Document structure recognition data
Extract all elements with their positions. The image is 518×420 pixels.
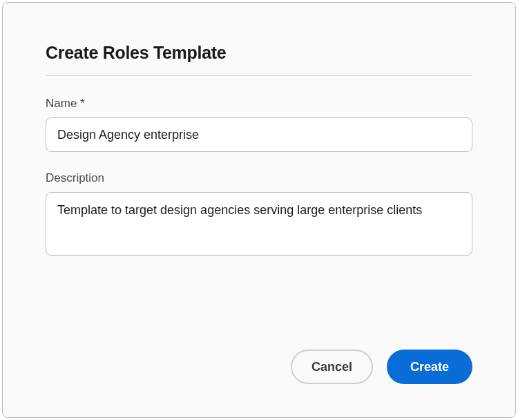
button-row: Cancel Create [46,336,472,384]
name-label: Name * [46,97,472,111]
name-field-group: Name * [46,97,472,152]
cancel-button[interactable]: Cancel [291,350,373,384]
divider [46,75,472,76]
name-input[interactable] [46,117,472,152]
create-roles-template-dialog: Create Roles Template Name * Description… [2,2,516,418]
description-label: Description [46,171,472,185]
dialog-title: Create Roles Template [46,43,472,63]
description-input[interactable]: Template to target design agencies servi… [46,192,472,256]
create-button[interactable]: Create [387,350,472,384]
description-field-group: Description Template to target design ag… [46,171,472,258]
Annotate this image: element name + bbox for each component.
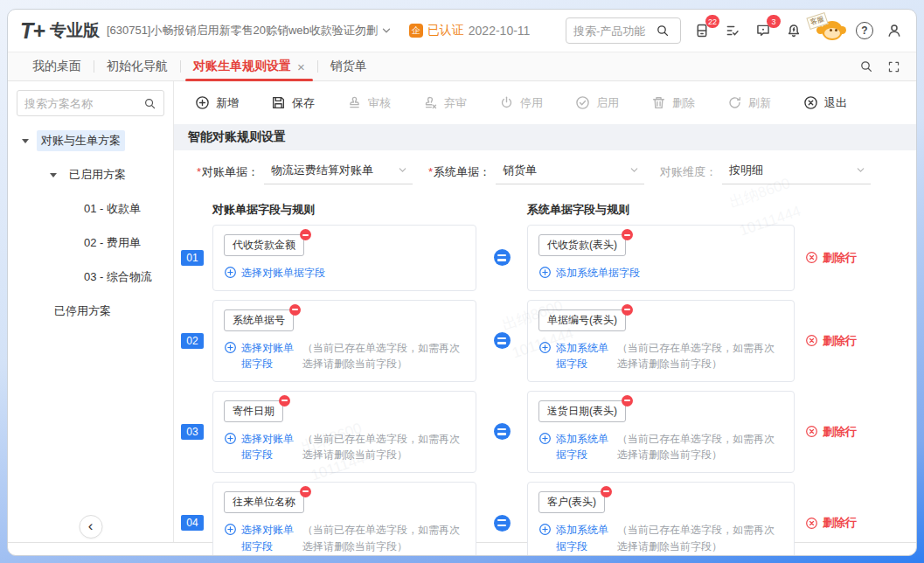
row-number-badge: 01 [181,250,204,266]
delete-button[interactable]: 删除 [651,95,695,111]
audit-button[interactable]: 审核 [347,95,391,111]
service-monkey-icon[interactable]: 客服 [815,18,844,43]
save-button[interactable]: 保存 [271,95,315,111]
scheme-tree: 对账与生单方案 已启用方案 01 - 收款单 02 - 费用单 03 - 综合物… [17,130,164,322]
tree-node-scheme-01[interactable]: 01 - 收款单 [17,198,164,219]
certified-date: 2022-10-11 [469,24,531,38]
disable-button[interactable]: 停用 [499,95,543,111]
add-system-field-link[interactable]: 添加系统单据字段 [538,522,610,554]
select-reconciliation-field-link[interactable]: 选择对账单据字段 [224,340,295,372]
reconciliation-field-box: 系统单据号 选择对账单据字段 （当前已存在单选字段，如需再次选择请删除当前字段） [212,300,476,382]
remove-field-icon[interactable] [279,395,290,407]
product-search-box[interactable] [566,17,681,44]
field-tag-label: 客户(表头) [547,496,596,508]
remove-field-icon[interactable] [289,304,301,316]
tab-close-icon[interactable] [297,59,305,74]
tree-node-scheme-02[interactable]: 02 - 费用单 [17,233,164,254]
tree-node-enabled-schemes[interactable]: 已启用方案 [17,164,164,185]
remove-field-icon[interactable] [300,486,311,497]
delete-row-link[interactable]: 删除行 [805,250,916,266]
tab-my-desktop[interactable]: 我的桌面 [20,52,94,80]
button-label: 删除 [672,95,695,111]
add-system-field-link[interactable]: 添加系统单据字段 [538,265,640,282]
help-icon[interactable] [856,22,873,39]
workbench-count-badge: 22 [705,15,719,28]
select-reconciliation-field-link[interactable]: 选择对账单据字段 [224,265,325,282]
sidebar-collapse-button[interactable] [79,515,102,539]
system-doc-select[interactable]: 销货单 [496,160,644,184]
equals-icon [494,423,511,440]
scheme-search-box[interactable] [17,90,164,116]
certified-group: 企 已认证 2022-10-11 [409,23,531,38]
single-select-hint: （当前已存在单选字段，如需再次选择请删除当前字段） [302,340,465,372]
chevron-down-icon[interactable] [381,25,392,36]
product-search-input[interactable] [573,24,652,38]
tree-node-label: 对账与生单方案 [37,130,125,151]
system-field-box: 代收货款(表头) 添加系统单据字段 [527,225,795,291]
enable-button[interactable]: 启用 [575,95,619,111]
app-frame: T+ 专业版 [630751]小畅报销启用新零售20赊销web收款验证勿删 企 … [8,10,916,543]
user-icon[interactable] [885,21,904,40]
app-window: T+ 专业版 [630751]小畅报销启用新零售20赊销web收款验证勿删 企 … [7,9,917,556]
account-name[interactable]: [630751]小畅报销启用新零售20赊销web收款验证勿删 [107,23,378,38]
caret-down-icon[interactable] [22,139,29,143]
field-tag: 代收货款(表头) [538,234,626,256]
search-icon[interactable] [143,97,156,110]
link-label: 删除行 [823,250,857,266]
workbench-icon[interactable]: 22 [692,21,712,40]
remove-field-icon[interactable] [622,395,633,407]
remove-field-icon[interactable] [622,304,633,316]
add-system-field-link[interactable]: 添加系统单据字段 [538,431,610,463]
remove-field-icon[interactable] [601,486,612,497]
tab-reconciliation-rules[interactable]: 对账生单规则设置 [181,52,317,80]
row-number-badge: 03 [181,424,204,440]
field-reconciliation-dimension: 对账维度： 按明细 [660,160,871,184]
field-tag: 代收货款金额 [224,234,304,256]
tab-search-icon[interactable] [859,59,873,73]
button-label: 弃审 [444,95,467,111]
certified-label: 已认证 [427,23,464,38]
bell-icon[interactable] [784,21,803,40]
tabbar-right [859,52,907,80]
fullscreen-icon[interactable] [887,60,900,73]
refresh-button[interactable]: 刷新 [727,95,771,111]
add-button[interactable]: 新增 [195,95,239,111]
tree-node-label: 03 - 综合物流 [80,267,156,288]
tabbar: 我的桌面 初始化导航 对账生单规则设置 销货单 [8,52,916,81]
delete-row-link[interactable]: 删除行 [805,333,916,349]
search-icon[interactable] [656,24,670,38]
button-label: 启用 [596,95,619,111]
caret-down-icon[interactable] [50,173,57,177]
rule-row-03: 03 寄件日期 选择对账单据字段 （当前已存在单选字段，如需再次选择请删除当前字… [181,391,916,473]
tplus-logo: T+ [20,18,45,44]
remove-field-icon[interactable] [300,229,311,240]
delete-row-link[interactable]: 删除行 [805,424,916,440]
tree-node-disabled-schemes[interactable]: 已停用方案 [17,301,164,322]
tree-node-reconciliation-schemes[interactable]: 对账与生单方案 [17,130,164,151]
section-title-bar: 智能对账规则设置 [174,124,916,150]
exit-button[interactable]: 退出 [803,95,847,111]
unaudit-button[interactable]: 弃审 [423,95,467,111]
rules-area: 对账单据字段与规则 系统单据字段与规则 01 代收货款金额 选择对账单据字段 [174,193,916,556]
select-reconciliation-field-link[interactable]: 选择对账单据字段 [224,431,295,463]
tree-node-scheme-03[interactable]: 03 - 综合物流 [17,267,164,288]
select-reconciliation-field-link[interactable]: 选择对账单据字段 [224,522,295,554]
reconciliation-doc-select[interactable]: 物流运费结算对账单 [264,160,413,184]
reconciliation-field-box: 代收货款金额 选择对账单据字段 [212,225,476,291]
field-tag: 往来单位名称 [224,491,304,513]
reconciliation-dimension-select[interactable]: 按明细 [722,160,871,184]
tab-init-nav[interactable]: 初始化导航 [94,52,180,80]
delete-row-link[interactable]: 删除行 [805,515,916,531]
scheme-search-input[interactable] [24,97,138,110]
link-label: 删除行 [823,333,857,349]
button-label: 退出 [824,95,847,111]
row-number-badge: 04 [181,515,204,531]
todo-list-icon[interactable] [723,21,742,40]
field-tag: 客户(表头) [538,491,605,513]
rule-row-01: 01 代收货款金额 选择对账单据字段 代收货款(表头) [181,225,916,291]
column-headers: 对账单据字段与规则 系统单据字段与规则 [181,202,916,218]
message-icon[interactable]: 3 [754,21,773,40]
add-system-field-link[interactable]: 添加系统单据字段 [538,340,610,372]
remove-field-icon[interactable] [622,229,633,240]
tab-sales-order[interactable]: 销货单 [318,52,379,80]
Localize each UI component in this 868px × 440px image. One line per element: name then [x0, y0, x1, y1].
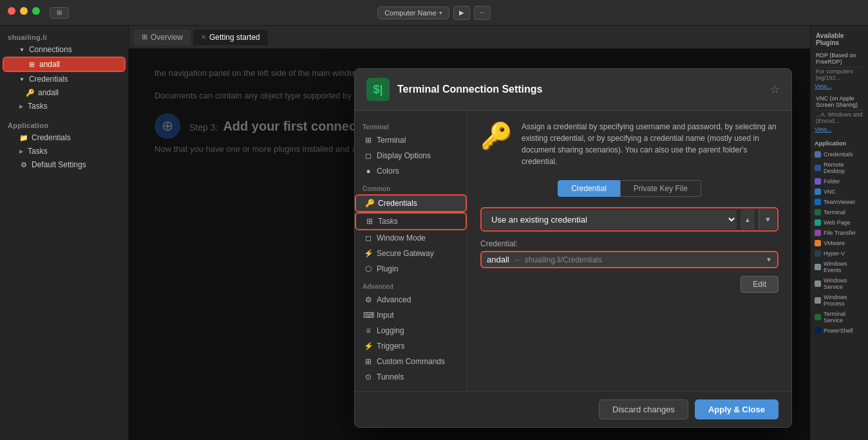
dropdown-down-arrow[interactable]: ▼	[759, 209, 777, 230]
default-settings-label: Default Settings	[32, 160, 86, 169]
sidebar-item-tasks[interactable]: ▶ Tasks	[3, 100, 126, 113]
folder-plugin-icon	[815, 178, 821, 185]
app-section-label: Application	[815, 140, 864, 147]
andall-label: andall	[39, 60, 60, 69]
edit-credential-button[interactable]: Edit	[741, 276, 778, 293]
modal-favorite-button[interactable]: ☆	[769, 82, 780, 96]
nav-item-colors[interactable]: ● Colors	[355, 163, 467, 179]
tasks-label: Tasks	[28, 102, 48, 111]
app-credentials-item[interactable]: Credentials	[815, 149, 864, 160]
ps-plugin-icon	[815, 327, 821, 334]
modal-header: $| Terminal Connection Settings ☆	[355, 69, 791, 111]
window-nav-icon: ◻	[364, 234, 373, 243]
app-vmware-item[interactable]: VMware	[815, 238, 864, 248]
right-panel-title: Available Plugins	[815, 32, 864, 46]
app-vnc-label: VNC	[824, 188, 836, 195]
nav-item-credentials[interactable]: 🔑 Credentials	[355, 194, 467, 212]
close-window-button[interactable]	[8, 7, 15, 15]
nav-item-terminal[interactable]: ⊞ Terminal	[355, 133, 467, 148]
apply-close-button[interactable]: Apply & Close	[695, 399, 778, 419]
tab-close-icon[interactable]: ✕	[201, 33, 206, 41]
nav-item-custom-commands[interactable]: ⊞ Custom Commands	[355, 354, 467, 369]
app-tv-label: TeamViewer	[824, 199, 855, 205]
nav-item-tunnels[interactable]: ⊙ Tunnels	[355, 369, 467, 385]
app-hyperv-item[interactable]: Hyper-V	[815, 248, 864, 259]
app-powershell-item[interactable]: PowerShell	[815, 325, 864, 336]
nav-item-input[interactable]: ⌨ Input	[355, 307, 467, 323]
ft-plugin-icon	[815, 230, 821, 236]
colors-nav-icon: ●	[364, 167, 373, 176]
sidebar-item-credentials[interactable]: ▼ Credentials	[3, 73, 126, 86]
nav-item-window-mode[interactable]: ◻ Window Mode	[355, 230, 467, 246]
tab-getting-started[interactable]: ✕ Getting started	[193, 30, 268, 45]
sidebar-item-credentials-andall[interactable]: 🔑 andall	[3, 86, 126, 99]
nav-plugin-label: Plugin	[377, 264, 398, 273]
app-teamviewer-item[interactable]: TeamViewer	[815, 197, 864, 207]
credential-tabs: Credential Private Key File	[480, 180, 778, 197]
sidebar-item-default-settings[interactable]: ⚙ Default Settings	[3, 158, 126, 171]
tasks-nav-icon: ⊞	[365, 217, 374, 226]
credential-field-dropdown-button[interactable]: ▼	[766, 256, 772, 263]
tunnels-nav-icon: ⊙	[364, 372, 373, 381]
gateway-nav-icon: ⚡	[364, 249, 373, 258]
sidebar-item-connections[interactable]: ▼ Connections	[3, 43, 126, 56]
vmware-plugin-icon	[815, 240, 821, 246]
app-winsvc-item[interactable]: Windows Service	[815, 275, 864, 292]
more-options-button[interactable]: ···	[474, 6, 491, 20]
tab-overview[interactable]: ⊞ Overview	[134, 30, 191, 45]
app-file-transfer-item[interactable]: File Transfer	[815, 228, 864, 238]
right-panel-vnc[interactable]: VNC (on Apple Screen Sharing)	[815, 93, 864, 111]
key-large-icon: 🔑	[480, 121, 513, 151]
discard-changes-button[interactable]: Discard changes	[599, 399, 688, 419]
nav-colors-label: Colors	[377, 167, 399, 176]
window-controls: ⊞	[8, 7, 69, 19]
nav-item-logging[interactable]: ≡ Logging	[355, 323, 467, 338]
title-center: Computer Name ▾ ▶ ···	[377, 6, 491, 20]
app-termsvc-item[interactable]: Terminal Service	[815, 309, 864, 325]
credential-tab-credential[interactable]: Credential	[558, 180, 620, 197]
app-vnc-item[interactable]: VNC	[815, 187, 864, 197]
right-panel-rdp[interactable]: RDP (Based on FreeRDP)	[815, 50, 864, 68]
nav-terminal-label: Terminal	[377, 136, 406, 145]
sidebar-item-app-tasks[interactable]: ▶ Tasks	[3, 145, 126, 158]
nav-item-advanced[interactable]: ⚙ Advanced	[355, 292, 467, 307]
sidebar-item-app-credentials[interactable]: 📁 Credentials	[3, 131, 126, 144]
credential-tab-private-key[interactable]: Private Key File	[620, 180, 701, 197]
app-terminal-label: Terminal	[824, 209, 845, 215]
credential-field-content: andall → shuailing.li/Credentials	[487, 255, 760, 264]
logging-nav-icon: ≡	[364, 326, 373, 335]
nav-item-triggers[interactable]: ⚡ Triggers	[355, 338, 467, 354]
modal-body: Terminal ⊞ Terminal ◻ Display Options ● …	[355, 111, 791, 391]
app-winproc-item[interactable]: Windows Process	[815, 292, 864, 309]
app-web-page-item[interactable]: Web Page	[815, 217, 864, 228]
grid-icon: ⊞	[142, 33, 147, 41]
nav-item-display-options[interactable]: ◻ Display Options	[355, 148, 467, 163]
play-button[interactable]: ▶	[453, 6, 470, 20]
dropdown-up-chevron[interactable]: ▲	[741, 209, 755, 230]
maximize-window-button[interactable]	[32, 7, 40, 15]
app-folder-item[interactable]: Folder	[815, 176, 864, 187]
nav-custom-commands-label: Custom Commands	[377, 357, 445, 366]
minimize-window-button[interactable]	[20, 7, 28, 15]
toolbar-toggle-button[interactable]: ⊞	[50, 7, 69, 19]
tasks-arrow: ▶	[19, 104, 23, 109]
play-icon: ▶	[459, 9, 464, 16]
sidebar-item-andall[interactable]: ⊞ andall	[3, 57, 126, 72]
nav-item-plugin[interactable]: ⬡ Plugin	[355, 261, 467, 277]
credential-field-row: andall → shuailing.li/Credentials ▼	[480, 251, 778, 268]
rdp-view-btn[interactable]: View...	[815, 82, 864, 91]
vnc-desc: ...A. Windows and (Encod...	[815, 111, 864, 125]
app-terminal-item[interactable]: Terminal	[815, 207, 864, 217]
app-remote-desktop-item[interactable]: Remote Desktop	[815, 160, 864, 176]
advanced-nav-icon: ⚙	[364, 295, 373, 304]
key-icon: 🔑	[26, 88, 35, 97]
computer-name-button[interactable]: Computer Name ▾	[377, 6, 449, 19]
nav-item-tasks[interactable]: ⊞ Tasks	[355, 212, 467, 230]
credential-type-select[interactable]: Use an existing credential	[482, 210, 737, 230]
nav-item-secure-gateway[interactable]: ⚡ Secure Gateway	[355, 246, 467, 261]
input-nav-icon: ⌨	[364, 311, 373, 320]
app-winev-item[interactable]: Windows Events	[815, 259, 864, 275]
app-winsvc-label: Windows Service	[824, 277, 864, 290]
right-panel: Available Plugins RDP (Based on FreeRDP)…	[810, 26, 868, 440]
vnc-view-btn[interactable]: View...	[815, 125, 864, 134]
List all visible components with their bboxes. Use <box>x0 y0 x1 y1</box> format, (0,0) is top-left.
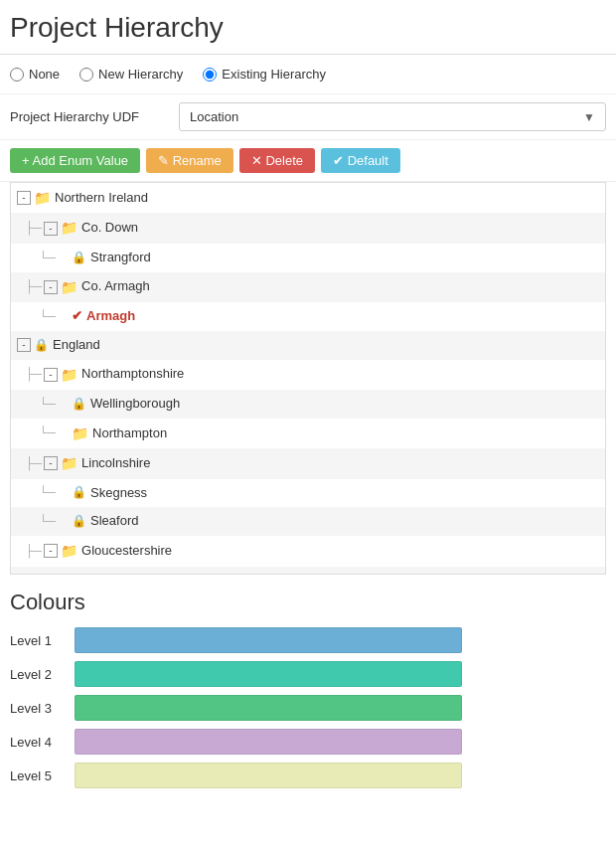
lock-icon: 🔒 <box>72 249 86 267</box>
tree-item-label: Gloucestershire <box>81 541 172 562</box>
tree-item-label: Northampton <box>92 424 167 444</box>
tree-row[interactable]: └─🔒Strangford <box>11 244 605 272</box>
tree-row[interactable]: ├─-📁Lincolnshire <box>11 448 605 478</box>
delete-button[interactable]: ✕ Delete <box>239 148 315 173</box>
toolbar: + Add Enum Value ✎ Rename ✕ Delete ✔ Def… <box>0 140 616 182</box>
colours-title: Colours <box>10 590 606 615</box>
radio-none-input[interactable] <box>10 68 24 82</box>
tree-row[interactable]: ├─-📁Northamptonshire <box>11 360 605 390</box>
folder-icon: 📁 <box>61 217 77 239</box>
tree-row[interactable]: ├─-📁Gloucestershire <box>11 536 605 566</box>
folder-icon: 📁 <box>34 187 51 209</box>
folder-icon: 📁 <box>61 276 77 298</box>
tree-row[interactable]: -🔒England <box>11 331 605 360</box>
colour-bar[interactable] <box>75 627 462 653</box>
folder-icon: 📁 <box>61 364 77 386</box>
radio-none[interactable]: None <box>10 67 60 82</box>
tree-line: └─ <box>39 512 56 531</box>
radio-existing-hierarchy-label: Existing Hierarchy <box>222 67 326 82</box>
tree-line: ├─ <box>25 219 42 238</box>
colour-row: Level 1 <box>10 627 606 653</box>
colour-bar[interactable] <box>75 729 462 755</box>
colour-level-label: Level 1 <box>10 633 65 648</box>
colours-section: Colours Level 1 Level 2 Level 3 Level 4 … <box>0 575 616 806</box>
tree-item-label: Wellingborough <box>90 394 180 415</box>
lock-icon: 🔒 <box>34 336 49 355</box>
tree-line: └─ <box>39 395 56 414</box>
default-button[interactable]: ✔ Default <box>321 148 400 173</box>
tree-row[interactable]: └─📁Northampton <box>11 419 605 448</box>
udf-select-value: Location <box>190 109 238 124</box>
tree-toggle[interactable]: - <box>44 368 58 382</box>
radio-new-hierarchy[interactable]: New Hierarchy <box>79 67 183 82</box>
tree-item-label: Skegness <box>90 483 147 504</box>
tree-line: └─ <box>39 307 56 326</box>
tree-row[interactable]: ├─-📁Co. Down <box>11 213 605 243</box>
tree-line: └─ <box>39 249 56 267</box>
colour-row: Level 3 <box>10 695 606 721</box>
tree-row[interactable]: └─🔒Wellingborough <box>11 390 605 419</box>
radio-existing-hierarchy-input[interactable] <box>203 68 217 82</box>
tree-item-label: Armagh <box>86 306 135 327</box>
colour-bar[interactable] <box>75 661 462 687</box>
lock-icon: 🔒 <box>72 512 86 531</box>
tree-item-label: Northern Ireland <box>55 188 148 209</box>
colour-level-label: Level 4 <box>10 735 65 750</box>
colour-level-label: Level 3 <box>10 701 65 716</box>
colour-bar[interactable] <box>75 695 462 721</box>
tree-toggle[interactable]: - <box>17 338 31 352</box>
tree-item-label: England <box>53 335 100 356</box>
tree-item-label: Northamptonshire <box>81 364 184 385</box>
tree-row[interactable]: └─🔒Skegness <box>11 479 605 508</box>
chevron-down-icon: ▼ <box>583 110 595 124</box>
radio-new-hierarchy-input[interactable] <box>79 68 93 82</box>
add-enum-button[interactable]: + Add Enum Value <box>10 148 140 173</box>
tree-toggle[interactable]: - <box>44 544 58 558</box>
lock-icon: 🔒 <box>72 483 86 502</box>
folder-icon: 📁 <box>72 423 88 444</box>
colour-row: Level 5 <box>10 763 606 788</box>
tree-line: ├─ <box>25 454 42 473</box>
tree-row[interactable]: └─🔒Sleaford <box>11 507 605 536</box>
folder-icon: 📁 <box>61 452 77 474</box>
rename-button[interactable]: ✎ Rename <box>146 148 233 173</box>
radio-new-hierarchy-label: New Hierarchy <box>98 67 183 82</box>
udf-row: Project Hierarchy UDF Location ▼ <box>0 94 616 140</box>
radio-existing-hierarchy[interactable]: Existing Hierarchy <box>203 67 326 82</box>
tree-line: ├─ <box>25 542 42 561</box>
colours-container: Level 1 Level 2 Level 3 Level 4 Level 5 <box>10 627 606 788</box>
tree-row[interactable]: -📁Northern Ireland <box>11 183 605 213</box>
folder-icon: 📁 <box>61 540 77 562</box>
page-title: Project Hierarchy <box>0 0 616 55</box>
tree-line: └─ <box>39 424 56 442</box>
tree-item-label: Co. Armagh <box>81 276 150 297</box>
tree-row[interactable]: ├─-📁Co. Armagh <box>11 272 605 302</box>
tree-container: -📁Northern Ireland├─-📁Co. Down└─🔒Strangf… <box>10 182 606 575</box>
tree-row[interactable]: └─✔Armagh <box>11 302 605 331</box>
radio-none-label: None <box>29 67 60 82</box>
colour-level-label: Level 5 <box>10 768 65 783</box>
udf-select-dropdown[interactable]: Location ▼ <box>179 102 606 131</box>
colour-row: Level 2 <box>10 661 606 687</box>
tree-item-label: Co. Down <box>81 218 138 239</box>
colour-row: Level 4 <box>10 729 606 755</box>
tree-item-label: Strangford <box>90 248 151 268</box>
tree-line: ├─ <box>25 365 42 384</box>
tree-toggle[interactable]: - <box>17 191 31 205</box>
colour-level-label: Level 2 <box>10 667 65 682</box>
radio-group: None New Hierarchy Existing Hierarchy <box>0 55 616 94</box>
tree-row[interactable]: └─📁Cheltenham <box>11 567 605 575</box>
tree-toggle[interactable]: - <box>44 222 58 236</box>
tree-item-label: Sleaford <box>90 511 138 532</box>
tree-line: └─ <box>39 483 56 502</box>
tree-line: ├─ <box>25 277 42 296</box>
lock-icon: 🔒 <box>72 395 86 414</box>
tree-toggle[interactable]: - <box>44 280 58 294</box>
tree-toggle[interactable]: - <box>44 456 58 470</box>
checkmark-icon: ✔ <box>72 306 82 327</box>
udf-label: Project Hierarchy UDF <box>10 109 169 124</box>
colour-bar[interactable] <box>75 763 462 788</box>
tree-item-label: Lincolnshire <box>81 453 150 474</box>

**Work item:** Number of lines in the records above holding the word "lock": state it and nothing else.

**Output of the task:** 5